- Born: Bruce Kenneth Waibel July 9, 1958 Livingston, New Jersey, U.S.
- Origin: Dover, New Jersey, U.S.
- Died: September 2, 2003 (aged 45) Florida, U.S.
- Genres: Rock, hard rock
- Occupation: Bassist
- Years active: 1982–2003
- Formerly of: FireHouse

= Bruce Waibel =

American bassist (1958–2003)

Bruce Kenneth Waibel (July 9, 1958 - September 2, 2003) was an American bassist who played for several artists and bands. He was last remembered for playing bass guitar and touring with rock band FireHouse. He died in 2003 and his death was ruled a suicide.

==Biography==
Bruce Waibel was born on July 9, 1958, in Livingston, New Jersey. When he was still a child, he moved to Florida. He started playing guitar when he was 9 years old.

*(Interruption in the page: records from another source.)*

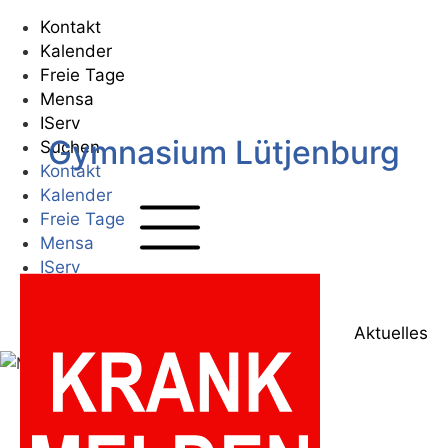
Zum
Kontakt
Inhalt
Kalender
springen
Freie Tage
Mensa
IServ
Gymnasium Lütjenburg
Suchen
Kontakt
Kalender
Freie Tage
Mensa
IServ
Suchen
Zur Startseite
Aktuelles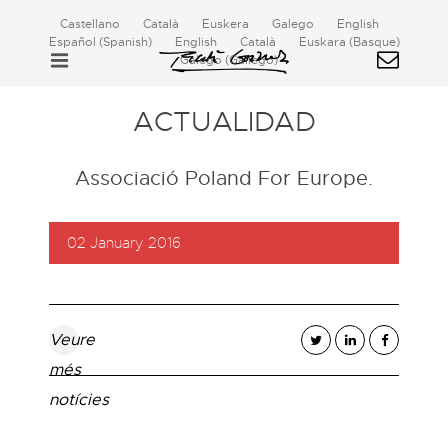
Castellano
Català
Euskera
Galego
English
Español
(
Spanish
)
English
Català
Euskara
(
Basque
)
Galego
(
Gallego
)
ACTUALIDAD
Associació Poland For Europe.
02 January 2016
Veure
més
notícies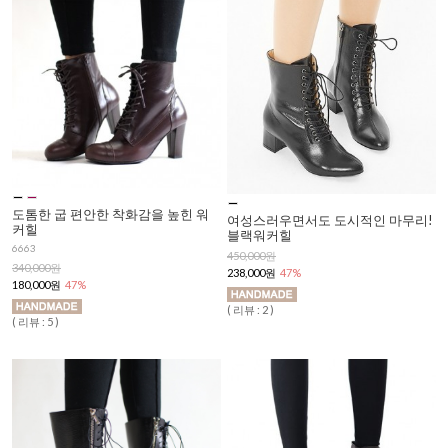
도톰한 굽 편안한 착화감을 높힌 워
여성스러우면서도 도시적인 마무리!
커힐
블랙워커힐
6663
450,000원
340,000원
238,000원
47%
180,000원
47%
( 리뷰 : 2 )
( 리뷰 : 5 )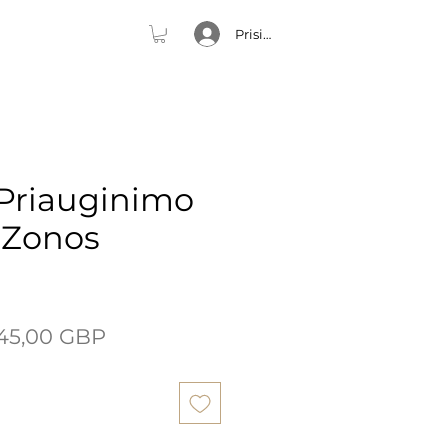
Prisijungti
Priauginimo
 Zonos
prastinė
Pardavimo
45,00 GBP
kaina
kaina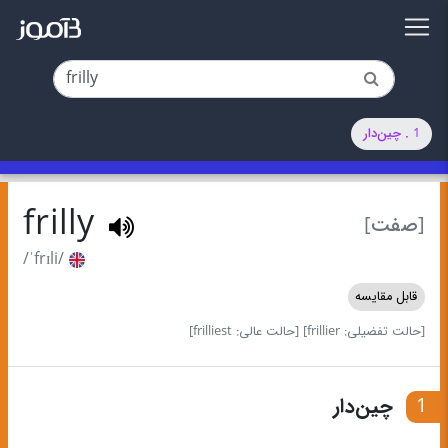
1 . چین‌دار
frilly
[صفت]
/ˈfrɪli/
قابل مقایسه
[حالت تفضیلی: frillier]
[حالت عالی: frilliest]
1
چین‌دار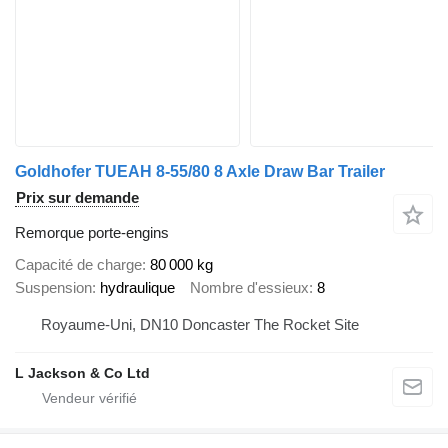
Goldhofer TUEAH 8-55/80 8 Axle Draw Bar Trailer
Prix sur demande
Remorque porte-engins
Capacité de charge
80 000 kg
Suspension
hydraulique
Nombre d'essieux
8
Royaume-Uni, DN10 Doncaster The Rocket Site
L Jackson & Co Ltd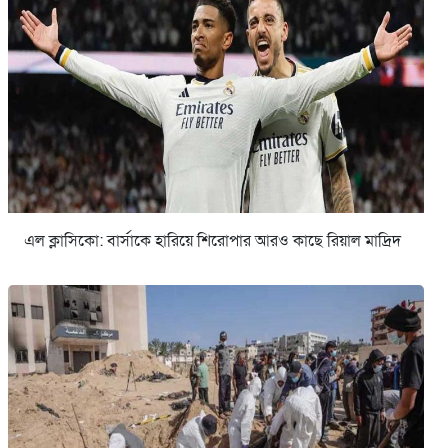
এল ক্লাসিকো: বার্সাকে হারিয়ে শিরোপার আরও কাছে রিয়াল মাদ্রিদ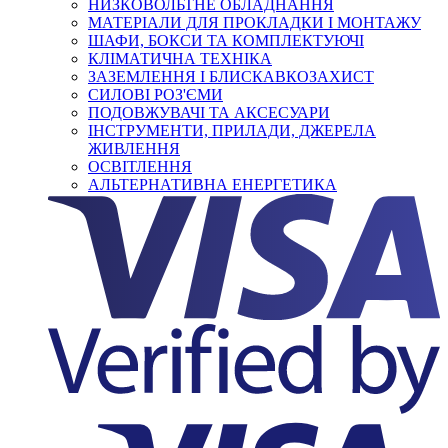
НИЗКОВОЛЬТНЕ ОБЛАДНАННЯ
МАТЕРІАЛИ ДЛЯ ПРОКЛАДКИ І МОНТАЖУ
ШАФИ, БОКСИ ТА КОМПЛЕКТУЮЧІ
КЛІМАТИЧНА ТЕХНІКА
ЗАЗЕМЛЕННЯ І БЛИСКАВКОЗАХИСТ
СИЛОВІ РОЗ'ЄМИ
ПОДОВЖУВАЧІ ТА АКСЕСУАРИ
ІНСТРУМЕНТИ, ПРИЛАДИ, ДЖЕРЕЛА
ЖИВЛЕННЯ
ОСВІТЛЕННЯ
АЛЬТЕРНАТИВНА ЕНЕРГЕТИКА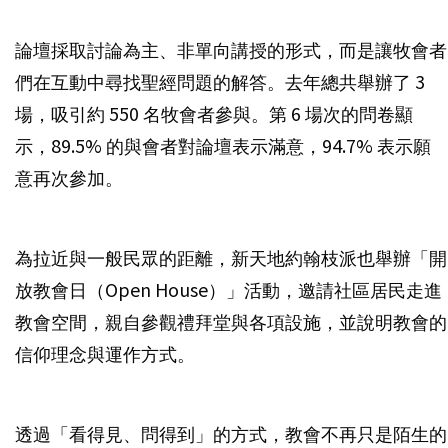
論壇採取討論為主、非單向講授的形式，而是讓牧會者
們在互動中尋找聖經問題的解答。去年總共舉辦了 3
場，吸引約 550 名牧會者參與。第 6 場次的問卷顯
示，89.5% 的與會者對論壇表示滿意，94.7% 表示願
意再次參加。
為拉近與一般民眾的距離，新天地約翰枝派也舉辦「開
放教會日（Open House）」活動，邀請社區居民走進
教會空間，親自參觀禮拜堂與各項設施，並說明教會的
信仰理念與運作方式。
透過「看得見、問得到」的方式，教會不再只是陌生的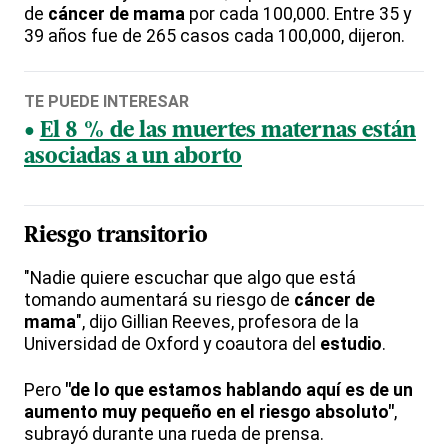
de
cáncer de mama
por cada 100,000. Entre 35 y
39 años fue de 265 casos cada 100,000, dijeron.
TE PUEDE INTERESAR
El 8 % de las muertes maternas están
asociadas a un aborto
Riesgo transitorio
"Nadie quiere escuchar que algo que está
tomando aumentará su riesgo de
cáncer de
mama
", dijo Gillian Reeves, profesora de la
Universidad de Oxford y coautora del
estudio
.
Pero
"de lo que estamos hablando aquí es de un
aumento muy pequeño en el riesgo absoluto"
,
subrayó durante una rueda de prensa.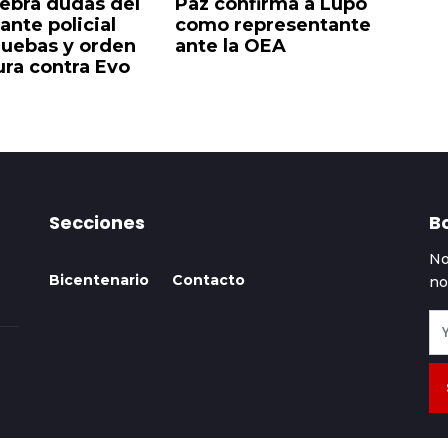
lebra dudas del
Paz confirma a Lupo
Fi
nte policial
como representante
a
ruebas y orden
ante la OEA
en
ura contra Evo
co
Secciones
Bo
No
Bicentenario
Contacto
no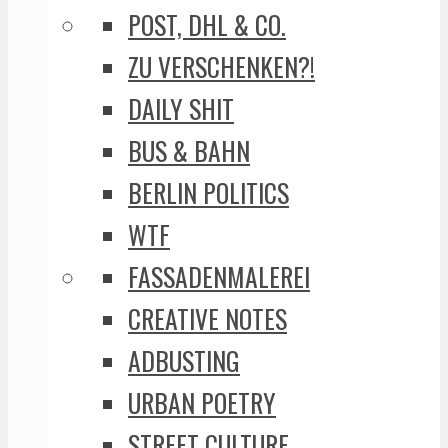
POST, DHL & CO.
ZU VERSCHENKEN?!
DAILY SHIT
BUS & BAHN
BERLIN POLITICS
WTF
FASSADENMALEREI
CREATIVE NOTES
ADBUSTING
URBAN POETRY
STREET CULTURE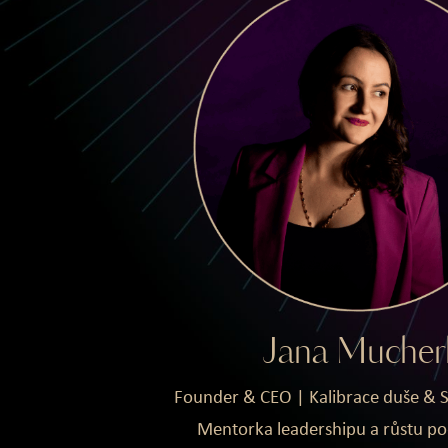
Jana Mucher
Founder & CEO | Kalibrace duše & S
Mentorka leadershipu a růstu po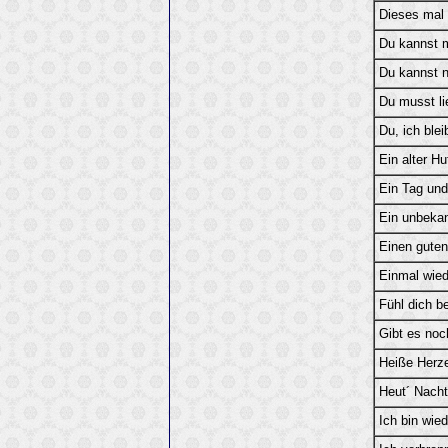
Dieses mal
Du kannst m
Du kannst n
Du musst li
Du, ich blei
Ein alter Hu
Ein Tag und
Ein unbeka
Einen gute
Einmal wied
Fühl dich b
Gibt es noc
Heiße Herz
Heut´ Nacht
Ich bin wied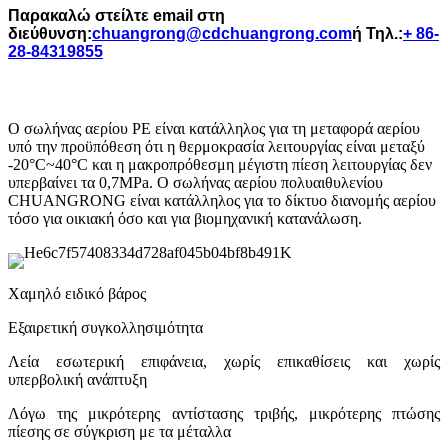
Παρακαλώ στείλτε email στη
διεύθυνση:
chuangrong@cdchuangrong.com
ή Τηλ.:
+ 86-
28-84319855
Ο σωλήνας αερίου PE είναι κατάλληλος για τη μεταφορά αερίου
υπό την προϋπόθεση ότι η θερμοκρασία λειτουργίας είναι μεταξύ
-20°C~40°C και η μακροπρόθεσμη μέγιστη πίεση λειτουργίας δεν
υπερβαίνει τα 0,7MPa. Ο σωλήνας αερίου πολυαιθυλενίου
CHUANGRONG είναι κατάλληλος για το δίκτυο διανομής αερίου
τόσο για οικιακή όσο και για βιομηχανική κατανάλωση.
Χαμηλό ειδικό βάρος
Εξαιρετική συγκολλησιμότητα
Λεία εσωτερική επιφάνεια, χωρίς επικαθίσεις και χωρίς
υπερβολική ανάπτυξη
Λόγω της μικρότερης αντίστασης τριβής, μικρότερης πτώσης
πίεσης σε σύγκριση με τα μέταλλα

In 1982, Waibel joined the Gregg Allman band as a roadie. Eventually he started playing guitar but switched to bass guitar during his last seven years with the band. He recorded three albums with them, earning two gold records.

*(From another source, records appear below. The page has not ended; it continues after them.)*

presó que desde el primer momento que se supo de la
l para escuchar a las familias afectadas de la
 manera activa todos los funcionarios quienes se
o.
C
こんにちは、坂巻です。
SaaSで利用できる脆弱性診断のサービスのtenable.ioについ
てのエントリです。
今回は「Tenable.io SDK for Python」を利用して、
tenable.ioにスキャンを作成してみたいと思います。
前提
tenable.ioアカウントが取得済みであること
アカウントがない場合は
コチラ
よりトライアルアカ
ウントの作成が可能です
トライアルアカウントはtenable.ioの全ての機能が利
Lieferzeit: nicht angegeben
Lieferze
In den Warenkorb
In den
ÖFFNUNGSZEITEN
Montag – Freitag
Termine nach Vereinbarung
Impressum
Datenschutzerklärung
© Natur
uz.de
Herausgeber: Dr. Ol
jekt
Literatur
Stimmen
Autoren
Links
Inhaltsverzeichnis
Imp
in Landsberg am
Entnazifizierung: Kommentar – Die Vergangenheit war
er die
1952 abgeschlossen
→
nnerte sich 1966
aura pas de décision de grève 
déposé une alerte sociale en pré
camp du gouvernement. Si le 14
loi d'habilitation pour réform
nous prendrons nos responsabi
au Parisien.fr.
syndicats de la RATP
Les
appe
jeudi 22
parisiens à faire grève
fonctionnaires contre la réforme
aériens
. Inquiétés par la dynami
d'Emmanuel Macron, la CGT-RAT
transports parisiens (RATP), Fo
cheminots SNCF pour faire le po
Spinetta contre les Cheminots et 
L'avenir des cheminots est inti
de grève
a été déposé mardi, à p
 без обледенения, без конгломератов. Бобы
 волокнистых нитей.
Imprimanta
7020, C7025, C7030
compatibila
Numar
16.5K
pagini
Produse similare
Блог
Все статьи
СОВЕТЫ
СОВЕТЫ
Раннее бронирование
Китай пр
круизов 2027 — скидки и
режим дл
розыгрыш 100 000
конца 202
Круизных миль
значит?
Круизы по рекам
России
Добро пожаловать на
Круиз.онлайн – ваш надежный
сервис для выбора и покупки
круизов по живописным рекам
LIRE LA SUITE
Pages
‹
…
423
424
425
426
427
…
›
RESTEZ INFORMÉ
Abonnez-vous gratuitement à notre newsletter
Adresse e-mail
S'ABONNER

Waibel also performed with Marshall Tucker, Captain Beyond, Stevie Ray Vaughan, Rick Derringer and others. He met guitarist Bill Leverty (guitarist of FireHouse) in 2000 and was invited to audition for the band that year. He played with them for three years, recording one album (O_{2}). He left the band in 2003 because he wanted to spend more time with his family. He also played bass on Leverty's first solo album, Wanderlust.

On September 2, 2003, Waibel was found dead at a friend's home in Florida. He had two children: Max (born in 1998) and Kimmerly.